Alex Salmond accused of telling voters ‘blatant untruths’

The former First Minister issues a leaflet to voters in Gordon taking credit for pensioner policies introduced before he took power at Holyrood.

Alex Salmond has been accused of telling voters in the seat he is contesting “blatant untruths” by claiming credit for policies implemented by Labour and the Liberal Democrats when he was not even an MSP.

The former First Minister sent a leaflet to constituents in the Aberdeenshire seat of Gordon in which he said the SNP had “led the way” by providing free personal care and bus passes for pensioners.

He said he was “immensely proud” of the SNP’s record but both policies were introduced by the Labour and Lib Dem Scottish Executive after he stood down as an MSP in 2001 and before he won power in the 2007 Holyrood election.

Christine Jardine, his Lib Dem opponent in the seat, attacked Mr Salmond for trying to rewrite history in the hope of trying to fool voters.

It also emerged that the SNP have approached several newspapers attempting to blacken Ms Jardine’s name by claiming that she lives in Glasgow and not the constituency.

She last night claimed the accusations were “desperate” and “sexist” as her career means she lives in the North East, apart from her husband, in the same way many male oil workers have moved to the region to make a living away from their families.

Free personal care for the elderly was proposed by Henry McLeish, the former Labour First Minister and introduced in 2002. His successor, Jack McConnell, oversaw the introduction of free bus travel across Scotland for pensioners in 2006.

But Mr Salmond sent a leaflet claiming credit for both policies to voters in Gordon, where the Lib Dems’ Sir Malcolm Bruce has been the MP since 1983. However, he has decided to stand down and the former First Minister is favourite to win the seat for the SNP.

The leaflet read: “I am immensely proud of the SNP’s record in government when it comes to standing up for our pensioners. We have led the way with bus passes and free personal care.”

Ms Jardine, a journalism lecturer at Robert Gordon University in Aberdeen, said: “Experience has taught us that Alex Salmond sometimes has problems remembering the fine detail of the actualise, but, even by his standards, these are blatant untruths.

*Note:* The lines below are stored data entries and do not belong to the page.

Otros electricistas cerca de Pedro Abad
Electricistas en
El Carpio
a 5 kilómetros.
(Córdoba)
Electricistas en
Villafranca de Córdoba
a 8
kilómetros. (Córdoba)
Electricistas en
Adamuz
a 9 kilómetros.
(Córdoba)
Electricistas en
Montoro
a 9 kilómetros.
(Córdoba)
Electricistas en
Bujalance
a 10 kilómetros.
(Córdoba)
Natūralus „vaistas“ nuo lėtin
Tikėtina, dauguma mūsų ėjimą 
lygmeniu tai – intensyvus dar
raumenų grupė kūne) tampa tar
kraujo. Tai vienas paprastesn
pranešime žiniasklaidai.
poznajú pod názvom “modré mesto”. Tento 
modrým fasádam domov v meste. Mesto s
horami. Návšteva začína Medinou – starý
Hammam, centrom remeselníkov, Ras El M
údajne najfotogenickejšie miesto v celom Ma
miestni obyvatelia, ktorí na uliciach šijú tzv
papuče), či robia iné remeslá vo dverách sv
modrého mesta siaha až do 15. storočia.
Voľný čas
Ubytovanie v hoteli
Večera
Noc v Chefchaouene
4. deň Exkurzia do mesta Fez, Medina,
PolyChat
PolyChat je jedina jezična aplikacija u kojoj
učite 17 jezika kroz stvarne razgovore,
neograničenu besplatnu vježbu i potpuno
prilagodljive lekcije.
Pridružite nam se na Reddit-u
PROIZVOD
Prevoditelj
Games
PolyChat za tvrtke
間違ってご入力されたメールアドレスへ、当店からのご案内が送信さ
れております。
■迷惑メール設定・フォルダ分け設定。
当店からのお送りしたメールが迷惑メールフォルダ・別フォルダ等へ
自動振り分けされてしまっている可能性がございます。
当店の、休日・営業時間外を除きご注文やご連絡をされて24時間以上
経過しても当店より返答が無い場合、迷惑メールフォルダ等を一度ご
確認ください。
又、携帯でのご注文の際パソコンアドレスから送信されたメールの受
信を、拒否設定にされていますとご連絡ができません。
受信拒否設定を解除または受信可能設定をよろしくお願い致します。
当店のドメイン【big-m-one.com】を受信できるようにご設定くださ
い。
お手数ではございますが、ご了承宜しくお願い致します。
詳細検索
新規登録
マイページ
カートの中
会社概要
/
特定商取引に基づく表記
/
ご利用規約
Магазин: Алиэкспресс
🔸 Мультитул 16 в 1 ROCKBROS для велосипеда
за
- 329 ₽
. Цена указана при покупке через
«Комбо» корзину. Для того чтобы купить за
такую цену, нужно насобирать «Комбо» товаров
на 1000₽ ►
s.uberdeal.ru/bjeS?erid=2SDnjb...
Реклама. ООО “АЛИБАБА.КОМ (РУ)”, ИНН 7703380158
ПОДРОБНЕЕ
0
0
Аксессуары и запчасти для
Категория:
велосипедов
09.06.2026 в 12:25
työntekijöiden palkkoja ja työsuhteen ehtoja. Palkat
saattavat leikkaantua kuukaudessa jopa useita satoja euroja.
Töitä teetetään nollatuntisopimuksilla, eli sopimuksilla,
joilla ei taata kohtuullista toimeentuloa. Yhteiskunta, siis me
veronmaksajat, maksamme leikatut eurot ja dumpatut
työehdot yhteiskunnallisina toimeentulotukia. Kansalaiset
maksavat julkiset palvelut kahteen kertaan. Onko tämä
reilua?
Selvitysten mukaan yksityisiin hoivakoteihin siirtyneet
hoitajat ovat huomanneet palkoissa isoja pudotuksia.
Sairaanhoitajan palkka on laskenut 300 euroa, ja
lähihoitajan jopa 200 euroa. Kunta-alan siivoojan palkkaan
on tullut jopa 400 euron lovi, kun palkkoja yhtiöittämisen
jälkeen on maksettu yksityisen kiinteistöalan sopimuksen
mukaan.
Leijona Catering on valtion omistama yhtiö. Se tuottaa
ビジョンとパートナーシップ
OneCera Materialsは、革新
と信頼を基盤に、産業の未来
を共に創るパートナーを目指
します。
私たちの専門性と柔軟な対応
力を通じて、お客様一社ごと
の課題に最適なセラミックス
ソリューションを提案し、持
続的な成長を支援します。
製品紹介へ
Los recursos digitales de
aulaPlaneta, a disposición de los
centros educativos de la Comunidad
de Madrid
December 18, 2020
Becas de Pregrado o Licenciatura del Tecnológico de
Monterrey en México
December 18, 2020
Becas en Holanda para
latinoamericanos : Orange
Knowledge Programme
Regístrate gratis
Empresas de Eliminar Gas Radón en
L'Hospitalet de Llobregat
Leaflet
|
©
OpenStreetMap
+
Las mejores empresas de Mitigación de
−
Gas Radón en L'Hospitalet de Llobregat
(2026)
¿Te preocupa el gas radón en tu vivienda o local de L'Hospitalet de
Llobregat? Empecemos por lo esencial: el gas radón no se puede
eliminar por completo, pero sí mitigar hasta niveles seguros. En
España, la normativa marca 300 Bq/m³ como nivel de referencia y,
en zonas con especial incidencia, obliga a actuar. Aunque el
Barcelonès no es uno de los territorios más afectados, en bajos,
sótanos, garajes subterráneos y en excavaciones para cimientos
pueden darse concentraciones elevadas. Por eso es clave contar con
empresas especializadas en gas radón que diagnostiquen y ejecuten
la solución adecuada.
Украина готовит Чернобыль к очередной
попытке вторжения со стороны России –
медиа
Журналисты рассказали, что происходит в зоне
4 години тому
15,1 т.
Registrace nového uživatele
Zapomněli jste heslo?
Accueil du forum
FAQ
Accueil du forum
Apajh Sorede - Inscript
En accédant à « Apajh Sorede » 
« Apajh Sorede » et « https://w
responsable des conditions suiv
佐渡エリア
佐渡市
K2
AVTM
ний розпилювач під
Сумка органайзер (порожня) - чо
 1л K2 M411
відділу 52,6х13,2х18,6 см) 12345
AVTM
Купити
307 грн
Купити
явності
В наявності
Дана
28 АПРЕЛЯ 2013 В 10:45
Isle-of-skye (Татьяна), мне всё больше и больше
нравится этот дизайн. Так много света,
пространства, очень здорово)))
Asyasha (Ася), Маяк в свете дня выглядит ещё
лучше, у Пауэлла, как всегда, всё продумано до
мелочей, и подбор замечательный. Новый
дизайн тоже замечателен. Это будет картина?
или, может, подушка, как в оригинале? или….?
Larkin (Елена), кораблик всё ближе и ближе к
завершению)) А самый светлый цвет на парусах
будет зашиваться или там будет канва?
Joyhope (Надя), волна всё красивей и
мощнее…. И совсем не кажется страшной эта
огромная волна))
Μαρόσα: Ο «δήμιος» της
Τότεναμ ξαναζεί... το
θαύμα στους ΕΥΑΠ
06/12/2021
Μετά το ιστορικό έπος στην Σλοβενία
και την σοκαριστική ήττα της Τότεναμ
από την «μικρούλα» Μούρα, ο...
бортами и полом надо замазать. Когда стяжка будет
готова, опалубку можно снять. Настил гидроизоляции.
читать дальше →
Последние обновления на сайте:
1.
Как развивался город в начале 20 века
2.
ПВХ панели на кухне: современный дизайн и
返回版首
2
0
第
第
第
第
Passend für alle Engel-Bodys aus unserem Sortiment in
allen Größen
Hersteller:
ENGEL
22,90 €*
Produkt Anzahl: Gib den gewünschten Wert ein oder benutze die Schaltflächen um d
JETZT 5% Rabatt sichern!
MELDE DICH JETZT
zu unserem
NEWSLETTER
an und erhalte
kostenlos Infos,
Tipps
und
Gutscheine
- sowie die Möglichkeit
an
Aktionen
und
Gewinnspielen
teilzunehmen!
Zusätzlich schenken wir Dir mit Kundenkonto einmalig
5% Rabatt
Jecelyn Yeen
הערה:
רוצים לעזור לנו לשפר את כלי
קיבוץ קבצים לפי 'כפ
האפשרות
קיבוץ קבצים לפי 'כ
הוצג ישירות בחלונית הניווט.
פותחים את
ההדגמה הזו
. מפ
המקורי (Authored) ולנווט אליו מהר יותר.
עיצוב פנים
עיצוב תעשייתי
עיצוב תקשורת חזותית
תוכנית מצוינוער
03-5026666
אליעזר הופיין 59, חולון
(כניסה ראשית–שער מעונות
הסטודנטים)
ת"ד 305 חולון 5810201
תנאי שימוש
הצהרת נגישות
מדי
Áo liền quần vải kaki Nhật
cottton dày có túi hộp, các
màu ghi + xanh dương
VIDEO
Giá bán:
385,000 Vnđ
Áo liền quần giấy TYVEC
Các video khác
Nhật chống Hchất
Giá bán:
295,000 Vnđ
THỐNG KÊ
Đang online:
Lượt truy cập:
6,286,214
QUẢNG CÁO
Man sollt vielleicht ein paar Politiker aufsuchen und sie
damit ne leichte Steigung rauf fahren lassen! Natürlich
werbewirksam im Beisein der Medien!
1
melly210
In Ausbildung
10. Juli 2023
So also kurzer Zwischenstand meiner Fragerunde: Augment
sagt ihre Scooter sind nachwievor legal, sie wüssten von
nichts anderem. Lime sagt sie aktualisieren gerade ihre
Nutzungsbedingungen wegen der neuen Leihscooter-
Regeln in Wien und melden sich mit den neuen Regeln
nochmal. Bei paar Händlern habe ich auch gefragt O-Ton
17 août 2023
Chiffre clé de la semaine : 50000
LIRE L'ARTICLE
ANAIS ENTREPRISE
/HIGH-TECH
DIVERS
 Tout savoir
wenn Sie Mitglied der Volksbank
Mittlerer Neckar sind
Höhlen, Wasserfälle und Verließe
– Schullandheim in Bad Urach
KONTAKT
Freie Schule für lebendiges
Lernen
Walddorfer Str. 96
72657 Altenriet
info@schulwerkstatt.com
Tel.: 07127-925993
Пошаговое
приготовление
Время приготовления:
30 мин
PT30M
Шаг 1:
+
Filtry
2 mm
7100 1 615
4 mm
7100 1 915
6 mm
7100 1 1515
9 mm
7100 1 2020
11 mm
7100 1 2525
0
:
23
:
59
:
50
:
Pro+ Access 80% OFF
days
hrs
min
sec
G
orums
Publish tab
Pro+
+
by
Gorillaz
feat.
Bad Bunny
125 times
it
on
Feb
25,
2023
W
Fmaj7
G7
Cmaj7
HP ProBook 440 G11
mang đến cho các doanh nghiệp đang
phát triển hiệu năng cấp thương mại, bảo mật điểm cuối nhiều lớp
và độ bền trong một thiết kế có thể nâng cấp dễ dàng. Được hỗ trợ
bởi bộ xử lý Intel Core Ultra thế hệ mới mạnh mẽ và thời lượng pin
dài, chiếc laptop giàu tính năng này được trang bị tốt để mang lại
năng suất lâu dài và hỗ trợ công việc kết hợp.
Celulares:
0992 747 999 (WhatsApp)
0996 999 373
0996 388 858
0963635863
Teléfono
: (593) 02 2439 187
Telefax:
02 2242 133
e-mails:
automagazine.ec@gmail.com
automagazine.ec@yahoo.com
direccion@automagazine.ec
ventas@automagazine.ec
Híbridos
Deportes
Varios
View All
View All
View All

“It’s typical of the SNP’s attempts to rewrite history, but I’m confident that voters in Gordon will see past these false claims and remember that the Lib Dems have a genuine record of working with like-minded colleagues to deliver real improvements for pensioners and other vulnerable groups in our communities.”

The SNP sent information to several newspapers arguing that Ms Jardine lives in Glasgow, where her husband worked until recently and they have a family home.

However, she said she moved back to the North East, initially in 2013 to contest the Donside Scottish Parliament by-election then permanently in January last year.

“It seems pretty desperate to me. If they were confident they were going to win, why would they stoop to this?” Ms Jardine asked.

Mr Salmond said: “What a lot of nonsense from the Liberals. the SNP defended the free bus pass and free personal care throughout my term in office despite swingeing cuts from Westminster.

“The opposition parties in the Scottish Parliament told us it could not be done but the SNP sustained these policies as well as freezing council tax, abolishing tuition fees and introducing free prescriptions.

An SNP spokesman added: “People in Gordon do not mind where anyone comes from, the issue is a candidate giving the impression they are from the constituency when they aren’t. The simple fact of the matter is that the Liberal Democrat candidate’s address in Newmachar for nomination, which appears on the ballot paper, is her campaign manager’s.”